__Your task__
Search the records below for "indah"; copy each line that has it.

__Data provided__

■ ■ ■ ■ ■

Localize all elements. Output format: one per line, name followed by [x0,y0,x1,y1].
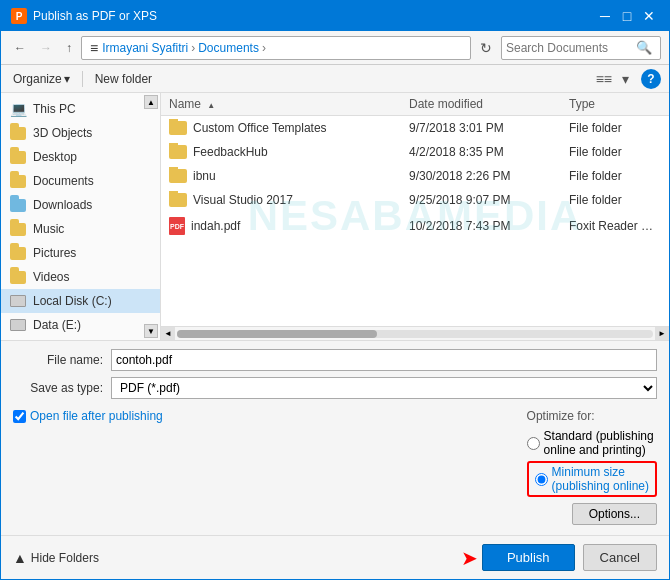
toolbar-separator [82,71,83,87]
breadcrumb-root[interactable]: Irmayani Syafitri [102,41,188,55]
standard-radio-label[interactable]: Standard (publishing online and printing… [527,429,657,457]
options-row: Open file after publishing Optimize for:… [13,405,657,501]
search-input[interactable] [506,41,636,55]
file-type-0: File folder [561,119,669,137]
downloads-icon [9,196,27,214]
videos-icon [9,268,27,286]
title-bar-left: P Publish as PDF or XPS [11,8,157,24]
app-icon: P [11,8,27,24]
new-folder-button[interactable]: New folder [91,70,156,88]
file-date-1: 4/2/2018 8:35 PM [401,143,561,161]
table-row[interactable]: ibnu 9/30/2018 2:26 PM File folder [161,164,669,188]
sidebar-item-pictures[interactable]: Pictures [1,241,160,265]
scroll-thumb[interactable] [177,330,377,338]
savetype-label: Save as type: [13,381,103,395]
open-after-label[interactable]: Open file after publishing [13,409,163,423]
close-button[interactable]: ✕ [639,6,659,26]
table-row[interactable]: Visual Studio 2017 9/25/2018 9:07 PM Fil… [161,188,669,212]
sidebar-item-downloads[interactable]: Downloads [1,193,160,217]
localc-icon [9,292,27,310]
table-row[interactable]: Custom Office Templates 9/7/2018 3:01 PM… [161,116,669,140]
up-button[interactable]: ↑ [61,38,77,58]
file-type-1: File folder [561,143,669,161]
help-button[interactable]: ? [641,69,661,89]
file-date-2: 9/30/2018 2:26 PM [401,167,561,185]
search-box: 🔍 [501,36,661,60]
hide-folders-icon: ▲ [13,550,27,566]
minimize-button[interactable]: ─ [595,6,615,26]
file-type-4: Foxit Reader PDF ... [561,217,669,235]
view-details-button[interactable]: ≡≡ [592,69,616,89]
title-bar: P Publish as PDF or XPS ─ □ ✕ [1,1,669,31]
action-buttons: ➤ Publish Cancel [461,544,657,571]
sidebar-item-videos[interactable]: Videos [1,265,160,289]
bottom-form: File name: Save as type: PDF (*.pdf) Ope… [1,340,669,535]
view-dropdown-button[interactable]: ▾ [618,69,633,89]
hide-folders-button[interactable]: ▲ Hide Folders [13,550,99,566]
publish-dialog: P Publish as PDF or XPS ─ □ ✕ ← → ↑ ≡ Ir… [0,0,670,580]
options-btn-row: Options... [13,501,657,527]
file-date-4: 10/2/2018 7:43 PM [401,217,561,235]
filename-row: File name: [13,349,657,371]
table-row[interactable]: PDF indah.pdf 10/2/2018 7:43 PM Foxit Re… [161,212,669,240]
col-name-header[interactable]: Name ▲ [161,95,401,113]
action-bar: ▲ Hide Folders ➤ Publish Cancel [1,535,669,579]
col-type-header[interactable]: Type [561,95,669,113]
file-list: NESABAMEDIA Custom Office Templates 9/7/… [161,116,669,326]
pictures-icon [9,244,27,262]
sidebar-scroll-up[interactable]: ▲ [144,95,158,109]
forward-button[interactable]: → [35,38,57,58]
breadcrumb-current[interactable]: Documents [198,41,259,55]
publish-button[interactable]: Publish [482,544,575,571]
toolbar: Organize ▾ New folder ≡≡ ▾ ? [1,65,669,93]
sidebar-item-documents[interactable]: Documents [1,169,160,193]
documents-icon [9,172,27,190]
scroll-right-button[interactable]: ► [655,327,669,341]
music-icon [9,220,27,238]
breadcrumb: ≡ Irmayani Syafitri › Documents › [81,36,471,60]
sidebar-item-datae[interactable]: Data (E:) [1,313,160,337]
sidebar-item-desktop[interactable]: Desktop [1,145,160,169]
sidebar-item-localc[interactable]: Local Disk (C:) [1,289,160,313]
pdf-icon-4: PDF [169,217,185,235]
back-button[interactable]: ← [9,38,31,58]
file-name-1: FeedbackHub [161,143,401,161]
col-date-header[interactable]: Date modified [401,95,561,113]
savetype-row: Save as type: PDF (*.pdf) [13,377,657,399]
minimum-radio-label[interactable]: Minimum size (publishing online) [527,461,657,497]
standard-radio[interactable] [527,437,540,450]
file-list-header: Name ▲ Date modified Type [161,93,669,116]
search-icon[interactable]: 🔍 [636,40,652,55]
open-after-checkbox[interactable] [13,410,26,423]
refresh-button[interactable]: ↻ [475,37,497,59]
optimize-section: Optimize for: Standard (publishing onlin… [527,409,657,497]
file-date-3: 9/25/2018 9:07 PM [401,191,561,209]
h-scrollbar: ◄ ► [161,326,669,340]
title-bar-controls: ─ □ ✕ [595,6,659,26]
sidebar-item-3dobjects[interactable]: 3D Objects [1,121,160,145]
thispc-icon: 💻 [9,100,27,118]
savetype-select[interactable]: PDF (*.pdf) [111,377,657,399]
cancel-button[interactable]: Cancel [583,544,657,571]
view-icons: ≡≡ ▾ [592,69,633,89]
datae-icon [9,316,27,334]
desktop-icon [9,148,27,166]
filename-label: File name: [13,353,103,367]
file-name-4: PDF indah.pdf [161,215,401,237]
folder-icon-3 [169,193,187,207]
organize-button[interactable]: Organize ▾ [9,70,74,88]
sidebar-item-thispc[interactable]: 💻 This PC [1,97,160,121]
table-row[interactable]: FeedbackHub 4/2/2018 8:35 PM File folder [161,140,669,164]
options-button[interactable]: Options... [572,503,657,525]
minimum-radio[interactable] [535,473,548,486]
scroll-left-button[interactable]: ◄ [161,327,175,341]
file-name-2: ibnu [161,167,401,185]
sidebar-scroll-down[interactable]: ▼ [144,324,158,338]
maximize-button[interactable]: □ [617,6,637,26]
file-date-0: 9/7/2018 3:01 PM [401,119,561,137]
optimize-label: Optimize for: [527,409,657,423]
breadcrumb-icon: ≡ [90,40,98,56]
filename-input[interactable] [111,349,657,371]
sidebar-item-music[interactable]: Music [1,217,160,241]
red-arrow-indicator: ➤ [461,546,478,570]
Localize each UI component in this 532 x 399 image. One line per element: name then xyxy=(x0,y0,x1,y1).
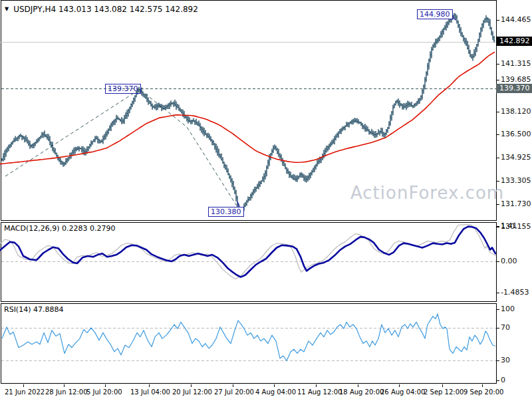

■ ■ ■ ■ ■

__Response to this task__
table-row[interactable]: PDF indah.pdf 10/2/2018 7:43 PM Foxit Re… [161,212,669,240]
file-name-4: PDF indah.pdf [161,215,401,237]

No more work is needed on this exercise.